→ **Stored data**
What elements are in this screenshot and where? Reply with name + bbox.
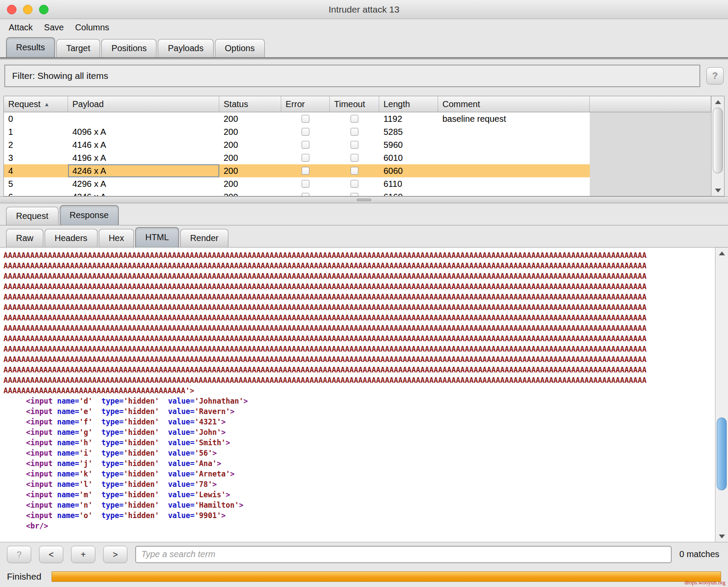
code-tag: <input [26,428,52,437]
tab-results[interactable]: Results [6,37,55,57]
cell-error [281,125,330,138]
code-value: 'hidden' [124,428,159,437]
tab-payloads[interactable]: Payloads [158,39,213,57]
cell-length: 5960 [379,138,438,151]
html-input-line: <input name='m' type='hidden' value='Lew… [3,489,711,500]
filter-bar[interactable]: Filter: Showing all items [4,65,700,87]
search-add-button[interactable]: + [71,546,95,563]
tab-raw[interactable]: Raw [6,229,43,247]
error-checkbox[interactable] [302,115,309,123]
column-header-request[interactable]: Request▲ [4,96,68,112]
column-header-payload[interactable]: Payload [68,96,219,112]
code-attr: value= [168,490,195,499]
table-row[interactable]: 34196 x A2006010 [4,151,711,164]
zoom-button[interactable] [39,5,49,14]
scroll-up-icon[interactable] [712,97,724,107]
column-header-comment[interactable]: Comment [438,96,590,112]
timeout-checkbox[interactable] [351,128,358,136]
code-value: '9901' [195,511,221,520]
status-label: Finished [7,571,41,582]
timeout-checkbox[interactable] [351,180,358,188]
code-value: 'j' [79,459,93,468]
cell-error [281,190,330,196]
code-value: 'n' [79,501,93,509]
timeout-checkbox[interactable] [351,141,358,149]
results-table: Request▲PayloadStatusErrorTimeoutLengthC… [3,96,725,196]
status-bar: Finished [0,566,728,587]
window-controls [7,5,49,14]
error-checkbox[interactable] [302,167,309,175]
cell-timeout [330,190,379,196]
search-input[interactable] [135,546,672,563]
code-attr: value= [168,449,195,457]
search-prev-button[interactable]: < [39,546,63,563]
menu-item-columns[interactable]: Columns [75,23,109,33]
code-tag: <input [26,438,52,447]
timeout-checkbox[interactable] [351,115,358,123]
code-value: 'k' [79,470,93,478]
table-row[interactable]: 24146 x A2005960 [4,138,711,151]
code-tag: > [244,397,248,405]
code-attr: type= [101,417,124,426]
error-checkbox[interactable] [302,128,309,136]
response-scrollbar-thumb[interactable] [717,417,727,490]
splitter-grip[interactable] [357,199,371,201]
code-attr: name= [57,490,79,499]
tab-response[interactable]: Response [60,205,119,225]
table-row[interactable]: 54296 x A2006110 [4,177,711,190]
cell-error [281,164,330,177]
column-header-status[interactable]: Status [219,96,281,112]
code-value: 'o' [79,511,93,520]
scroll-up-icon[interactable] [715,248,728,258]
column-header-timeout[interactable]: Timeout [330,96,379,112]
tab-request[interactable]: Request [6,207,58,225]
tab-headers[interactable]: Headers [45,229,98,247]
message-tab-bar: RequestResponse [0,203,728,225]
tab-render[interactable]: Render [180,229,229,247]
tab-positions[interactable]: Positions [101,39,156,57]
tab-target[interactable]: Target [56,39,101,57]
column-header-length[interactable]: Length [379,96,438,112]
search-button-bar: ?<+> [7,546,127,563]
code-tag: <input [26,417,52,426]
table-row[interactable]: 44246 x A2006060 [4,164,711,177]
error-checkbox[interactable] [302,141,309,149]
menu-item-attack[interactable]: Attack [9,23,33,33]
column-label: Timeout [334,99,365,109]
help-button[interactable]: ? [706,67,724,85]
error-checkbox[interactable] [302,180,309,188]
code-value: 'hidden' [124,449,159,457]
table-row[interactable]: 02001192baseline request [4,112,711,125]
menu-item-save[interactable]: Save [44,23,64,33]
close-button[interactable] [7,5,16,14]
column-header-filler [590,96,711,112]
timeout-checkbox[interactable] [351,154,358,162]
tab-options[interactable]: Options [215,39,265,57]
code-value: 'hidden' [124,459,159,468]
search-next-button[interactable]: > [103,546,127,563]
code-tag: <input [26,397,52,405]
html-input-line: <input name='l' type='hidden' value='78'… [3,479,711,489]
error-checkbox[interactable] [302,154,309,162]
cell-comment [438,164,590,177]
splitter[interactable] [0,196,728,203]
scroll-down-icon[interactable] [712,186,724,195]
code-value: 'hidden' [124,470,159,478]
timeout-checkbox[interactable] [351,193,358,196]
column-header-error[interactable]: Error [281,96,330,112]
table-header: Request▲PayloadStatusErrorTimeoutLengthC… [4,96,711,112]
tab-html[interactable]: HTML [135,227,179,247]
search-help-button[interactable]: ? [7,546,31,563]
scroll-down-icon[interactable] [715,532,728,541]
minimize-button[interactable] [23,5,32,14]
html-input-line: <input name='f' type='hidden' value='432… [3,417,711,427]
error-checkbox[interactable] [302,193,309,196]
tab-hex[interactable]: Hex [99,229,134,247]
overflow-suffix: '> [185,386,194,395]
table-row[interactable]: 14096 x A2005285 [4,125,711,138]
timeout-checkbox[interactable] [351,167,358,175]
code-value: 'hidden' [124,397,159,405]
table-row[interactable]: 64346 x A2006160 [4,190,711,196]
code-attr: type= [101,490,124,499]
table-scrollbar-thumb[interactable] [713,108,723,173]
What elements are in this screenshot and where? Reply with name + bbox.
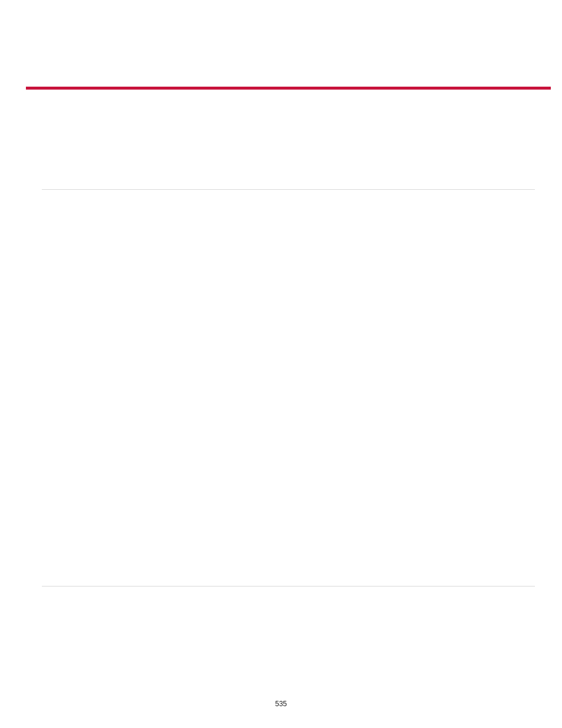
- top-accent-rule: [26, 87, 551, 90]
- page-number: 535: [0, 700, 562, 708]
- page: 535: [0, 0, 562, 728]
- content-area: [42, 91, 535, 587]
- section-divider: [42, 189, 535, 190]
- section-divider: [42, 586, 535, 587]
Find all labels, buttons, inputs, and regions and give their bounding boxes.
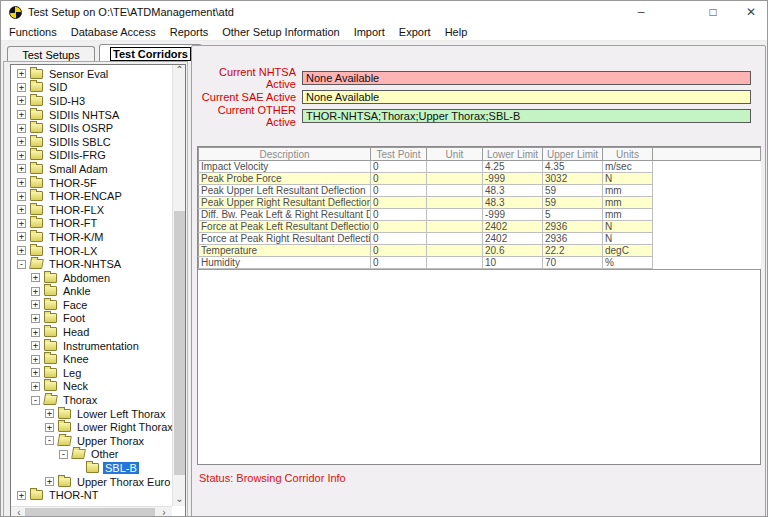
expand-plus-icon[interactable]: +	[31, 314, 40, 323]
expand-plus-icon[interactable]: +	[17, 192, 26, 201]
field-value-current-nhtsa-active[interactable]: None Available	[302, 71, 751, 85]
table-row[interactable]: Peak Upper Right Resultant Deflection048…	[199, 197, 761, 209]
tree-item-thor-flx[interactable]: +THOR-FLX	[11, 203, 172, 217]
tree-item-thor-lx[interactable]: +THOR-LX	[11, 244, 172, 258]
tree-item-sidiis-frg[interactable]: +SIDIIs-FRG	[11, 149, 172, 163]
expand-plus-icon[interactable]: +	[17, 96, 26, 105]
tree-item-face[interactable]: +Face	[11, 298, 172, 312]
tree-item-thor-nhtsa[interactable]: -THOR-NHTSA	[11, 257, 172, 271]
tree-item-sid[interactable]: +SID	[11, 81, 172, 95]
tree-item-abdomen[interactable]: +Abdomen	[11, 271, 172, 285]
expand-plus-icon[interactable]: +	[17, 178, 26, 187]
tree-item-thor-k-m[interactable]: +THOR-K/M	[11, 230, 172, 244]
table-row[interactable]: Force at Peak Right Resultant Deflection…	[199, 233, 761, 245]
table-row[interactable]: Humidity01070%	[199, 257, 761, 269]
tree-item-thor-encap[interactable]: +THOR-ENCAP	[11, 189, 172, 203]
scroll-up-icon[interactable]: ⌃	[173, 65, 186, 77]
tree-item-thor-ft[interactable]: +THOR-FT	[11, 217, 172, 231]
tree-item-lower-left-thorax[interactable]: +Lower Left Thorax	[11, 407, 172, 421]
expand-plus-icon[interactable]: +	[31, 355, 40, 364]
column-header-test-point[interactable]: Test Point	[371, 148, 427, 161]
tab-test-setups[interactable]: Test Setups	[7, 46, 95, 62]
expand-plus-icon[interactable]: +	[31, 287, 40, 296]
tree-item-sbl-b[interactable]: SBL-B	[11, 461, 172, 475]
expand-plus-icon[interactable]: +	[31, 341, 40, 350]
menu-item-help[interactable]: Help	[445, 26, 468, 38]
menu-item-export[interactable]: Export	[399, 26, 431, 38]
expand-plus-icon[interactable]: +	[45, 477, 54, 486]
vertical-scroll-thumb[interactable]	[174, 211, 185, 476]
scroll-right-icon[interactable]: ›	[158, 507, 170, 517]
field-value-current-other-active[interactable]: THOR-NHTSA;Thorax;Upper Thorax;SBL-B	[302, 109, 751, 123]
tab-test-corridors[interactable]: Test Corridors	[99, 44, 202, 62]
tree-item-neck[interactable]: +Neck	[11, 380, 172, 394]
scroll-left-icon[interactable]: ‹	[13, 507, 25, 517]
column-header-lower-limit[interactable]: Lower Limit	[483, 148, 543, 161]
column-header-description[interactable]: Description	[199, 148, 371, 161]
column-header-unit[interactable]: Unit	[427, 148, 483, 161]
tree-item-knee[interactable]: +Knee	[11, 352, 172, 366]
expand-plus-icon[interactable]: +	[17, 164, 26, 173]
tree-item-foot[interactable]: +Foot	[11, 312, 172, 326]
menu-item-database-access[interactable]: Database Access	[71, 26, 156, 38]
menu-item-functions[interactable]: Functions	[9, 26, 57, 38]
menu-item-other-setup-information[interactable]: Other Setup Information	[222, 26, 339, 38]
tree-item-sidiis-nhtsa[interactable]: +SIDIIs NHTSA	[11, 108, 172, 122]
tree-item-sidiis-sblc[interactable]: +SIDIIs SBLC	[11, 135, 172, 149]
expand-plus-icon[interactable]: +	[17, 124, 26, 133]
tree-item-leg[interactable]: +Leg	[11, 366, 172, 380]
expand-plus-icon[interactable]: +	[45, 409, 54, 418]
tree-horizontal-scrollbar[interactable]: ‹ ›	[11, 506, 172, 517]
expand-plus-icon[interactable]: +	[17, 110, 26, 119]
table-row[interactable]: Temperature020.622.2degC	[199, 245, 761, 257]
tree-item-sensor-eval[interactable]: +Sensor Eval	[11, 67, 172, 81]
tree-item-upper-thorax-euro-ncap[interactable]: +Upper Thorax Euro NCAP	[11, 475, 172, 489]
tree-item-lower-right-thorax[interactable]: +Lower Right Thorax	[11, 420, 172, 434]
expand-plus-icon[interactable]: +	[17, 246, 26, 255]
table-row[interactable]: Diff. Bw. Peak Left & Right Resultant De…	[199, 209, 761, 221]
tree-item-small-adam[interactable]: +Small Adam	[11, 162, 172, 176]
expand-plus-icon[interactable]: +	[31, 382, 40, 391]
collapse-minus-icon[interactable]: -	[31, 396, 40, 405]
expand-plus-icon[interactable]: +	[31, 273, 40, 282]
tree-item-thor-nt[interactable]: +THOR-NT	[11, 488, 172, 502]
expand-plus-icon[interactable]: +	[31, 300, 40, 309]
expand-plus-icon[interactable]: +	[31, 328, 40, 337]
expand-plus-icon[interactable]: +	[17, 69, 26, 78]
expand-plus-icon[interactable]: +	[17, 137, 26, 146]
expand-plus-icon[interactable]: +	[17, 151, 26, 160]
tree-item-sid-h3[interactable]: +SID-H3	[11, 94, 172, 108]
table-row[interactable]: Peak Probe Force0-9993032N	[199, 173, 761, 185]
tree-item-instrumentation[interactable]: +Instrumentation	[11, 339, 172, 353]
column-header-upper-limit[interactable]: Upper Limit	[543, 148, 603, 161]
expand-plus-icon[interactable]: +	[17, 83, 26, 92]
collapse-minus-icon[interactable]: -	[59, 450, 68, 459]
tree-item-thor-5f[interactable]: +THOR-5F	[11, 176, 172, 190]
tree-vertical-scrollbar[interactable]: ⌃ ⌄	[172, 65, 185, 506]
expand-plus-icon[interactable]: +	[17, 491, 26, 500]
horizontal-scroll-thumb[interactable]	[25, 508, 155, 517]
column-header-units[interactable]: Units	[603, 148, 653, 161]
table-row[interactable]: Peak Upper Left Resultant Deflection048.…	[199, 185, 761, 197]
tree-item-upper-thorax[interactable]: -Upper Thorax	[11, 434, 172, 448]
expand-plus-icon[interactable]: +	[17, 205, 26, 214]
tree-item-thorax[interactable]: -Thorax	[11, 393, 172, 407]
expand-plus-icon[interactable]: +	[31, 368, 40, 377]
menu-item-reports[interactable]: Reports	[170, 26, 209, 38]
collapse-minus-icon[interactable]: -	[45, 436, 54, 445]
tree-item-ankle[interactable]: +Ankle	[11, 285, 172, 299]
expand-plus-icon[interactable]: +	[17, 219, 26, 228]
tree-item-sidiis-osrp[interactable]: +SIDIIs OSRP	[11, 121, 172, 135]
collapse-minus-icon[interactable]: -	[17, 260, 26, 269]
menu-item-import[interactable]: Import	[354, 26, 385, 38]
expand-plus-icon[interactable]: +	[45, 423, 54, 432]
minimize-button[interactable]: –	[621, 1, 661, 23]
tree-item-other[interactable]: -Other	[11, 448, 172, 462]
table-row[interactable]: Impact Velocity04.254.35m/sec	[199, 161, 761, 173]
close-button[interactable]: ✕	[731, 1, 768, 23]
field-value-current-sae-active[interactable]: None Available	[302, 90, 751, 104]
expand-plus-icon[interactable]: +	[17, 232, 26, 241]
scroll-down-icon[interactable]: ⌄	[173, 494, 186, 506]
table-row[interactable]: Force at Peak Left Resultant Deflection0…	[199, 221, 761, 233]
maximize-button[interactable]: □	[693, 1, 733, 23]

→ **Work task**
How many of the lines above include "active"? Only the number should be given.

→ **Response to this exercise**
3